ACTION ITEM — Give back, word for word, the lines in the listing below from the one holding "finanzielle Stabilität des .." down to the one holding "vertieften und transparenten Austausch", both ends included.

SOURCE MATERIAL —

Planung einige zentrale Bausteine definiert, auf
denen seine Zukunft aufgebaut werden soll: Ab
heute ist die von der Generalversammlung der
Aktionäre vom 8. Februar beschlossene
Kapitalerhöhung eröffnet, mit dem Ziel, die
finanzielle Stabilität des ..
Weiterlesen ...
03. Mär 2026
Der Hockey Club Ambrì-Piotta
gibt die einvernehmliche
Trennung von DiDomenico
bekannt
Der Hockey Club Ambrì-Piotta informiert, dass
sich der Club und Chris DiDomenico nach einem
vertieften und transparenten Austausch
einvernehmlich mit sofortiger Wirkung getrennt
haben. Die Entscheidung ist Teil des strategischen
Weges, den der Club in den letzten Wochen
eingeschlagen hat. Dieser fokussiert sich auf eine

THE COMPLETED TASK —
finanzielle Stabilität des ..
Weiterlesen ...
03. Mär 2026
Der Hockey Club Ambrì-Piotta
gibt die einvernehmliche
Trennung von DiDomenico
bekannt
Der Hockey Club Ambrì-Piotta informiert, dass
sich der Club und Chris DiDomenico nach einem
vertieften und transparenten Austausch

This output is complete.